Son polis noktası çok aşağıda kaldı. 'Yabancı' yok. Bir nevi gettodayız. Kahvehanenin hemen yanındaki internet kafede onlarca çocuğun arasında izlenim yazıyoruz. Pek kolay değil. Üstelik 'Sino ağbi gilde' yemek hazır. Bizi bekliyor. Yarın daha zengin izlenimler için söz. Üstelik bu akşam nöbeti bile izleyeceğiz.


Bayrağa dokunan yok!

Dörtyol'da linç girişiminden önce Kürtlerle Türkler selamlaşma, birbirlerinden alışveriş yapma gibi konularda bir sorun yaşamamışlar bugüne kadar ama yine de ayrı kahvehanelerde oturuyorlarmış. Yan yana olan bu beş kahve 'o gece' tarumar edilmiş. Kahvehanelerin tam yanında küçük bir dükkanda Türkiye Kuvayi Milliye Mücahitler Derneği Dört Yol Şubesi bulunuyor. Kuvayi Milliye derneklerinin politik yaklaşımı belli. Ama bu dernek yıllarca orada Kürtlerin arasında güvenle faaliyet yürütmüş. Bu kahvelerde her gün ortalama dört yüz, beş yüz kişi oturuyormuş. Şimdi yine yanmış kırılmış sandalyelerin üzerinde oturup sohbet ediyor Kürtler. Türkiye Kuvayi Milliye Mücahitler Derneği de, üzerindeki bayrak da yerli yerinde duruyor. 'Bölücü' Kürtler de bayrağa dokunmuyor!

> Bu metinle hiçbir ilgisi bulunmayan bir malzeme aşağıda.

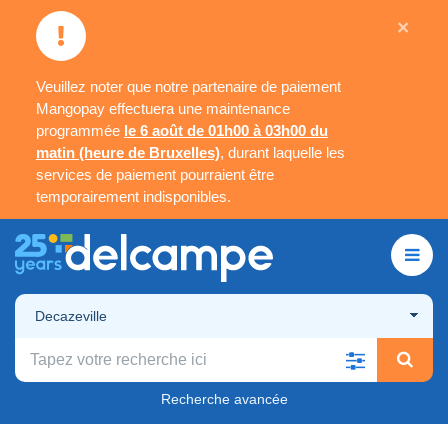
×
Veuillez noter que notre partenaire de paiement
Mangopay effectuera une maintenance
programmée
le 6 août de 01h00 à 03h00 du
matin (heure de Bruxelles)
, durant laquelle les
services de paiement pourraient être
temporairement indisponibles.
Decazeville
Recherche avancée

En çok BDP binası zarar görmüş

Emniyet'in verdiği resmi listeye göre, 40 mekan tahrip edilmiş. Kürtlere ait 26 işyeri ve bir ÖDP'linin işyeri bilerek, tespit edilerek yakılmış, yıkılmış. Diğerleri yakılan yıkılan yerlere yakın olduğu için tahrip olmuş. 7 kıraathane, 5 telefoncu, 2 fırın, 2 kuyumcu, 3 kasap, 2 taksi durağı, 1 seyyar tezgah, 1 küçük market, 3 lokanta çalışamaz durumda. BDP binası tamamen yanmış, EMEP ve ÖDP binası tahrip edilmiş.